Summer homework before I started my English A level was a reading list from which we had to choose a book ready to talk about it at the beginning of term. 16 isn't an age I would want to be again but I do sometimes have a wave of nostalgia for how much things seemed to matter (and the lack of responsibility). It was a longish reading list which inevitably had 'The Catcher in the Rye' on it (I didn't take to it then and can't imagine I'd like it more now), 'The Mill on the Floss' which was the book I chose to read and which has given me a lifelong indifference to George Eliot, the only other book I remember on it was 'One Day In The Life Of Ivan Denisovich' which had a profound effect on me and I only chose to read it as well because it was so short.
If there's one thing a 16 year old can be sure of relating to it's the crushing unfairness of life when you're on the wrong side of Stalin. I've read 'One Day In The Life Of Ivan Denisovich' many times since and still find it a powerful book but I never got much further with Solzhenitsyn. I got a review copy of 'Apricot Jam and other stories' sometime late in 2012, read the title story and no further but recent attempts to tidy up unearthed the book and made me think about it again.

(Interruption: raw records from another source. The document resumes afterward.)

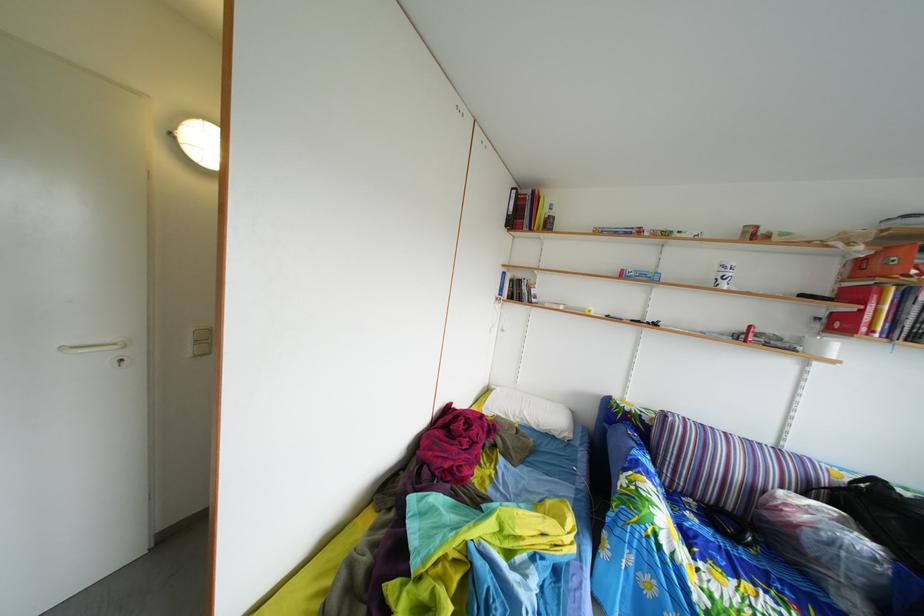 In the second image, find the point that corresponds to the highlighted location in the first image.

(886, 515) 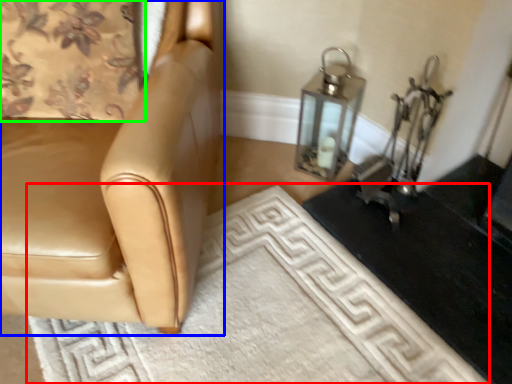 Question: Which object is positioned farthest from doormat (highlighted by a red box)? Select from chair (highlighted by a blue box) and curtain (highlighted by a green box).

Choices:
 (A) chair
 (B) curtain

Answer: (B) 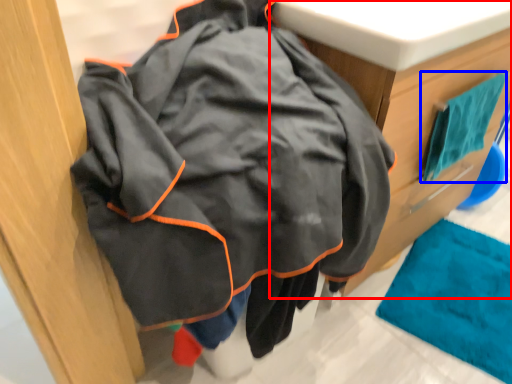 Question: Among these objects, which one is nearest to the camera, furniture (highlighted by a red box) or bath towel (highlighted by a blue box)?

Choices:
 (A) furniture
 (B) bath towel

Answer: (A) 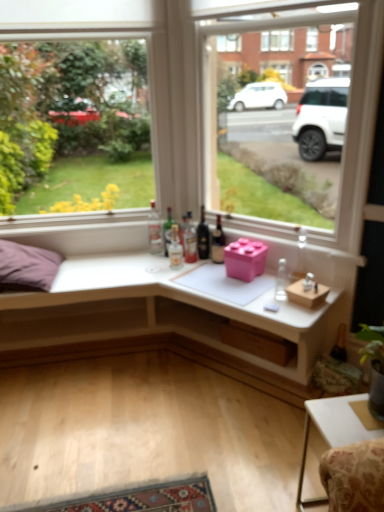 You are a GUI agent. You are given a task and a screenshot of the screen. Output one action in this format:
    pyautogui.click(x=<x>, y=<y>)
    Task: Click on the vacant space to the right of translucent glass bottle at center, marked as the 3th bottle in a left-to-right arrangement
    The image size is (384, 512).
    Given the screenshot: What is the action you would take?
    click(x=200, y=270)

What I realised reading 'Apricot Jam' was just how much 'One Day In The Life Of Ivan Denisovich' had coloured my view of communism - the distinction between Stalin and communism was more than my 16 year old self was likely to grasp (George Orwell didn't help either). 'Apricot Jam' expressed that same burning sense of unfairness - it was all very terrible, depressing, and Russian. Life not being fair is still something I find it easy to relate too but when I first tried to read this book it was certainly one a distraction. I'm not sure why but I don't think I expected Solzhenitsyn to still be having the same conversation, maybe because when I was 16 the cold war was journalism rather than history and because reading this no longer had the shock value that 'One Day In The Life Of Ivan Denisovich' had for me when I first encountered it. Whatever the reasons I found it impossible to evaluate this book but having found it again it's definitely time to put it back on the tbr pile and have another go.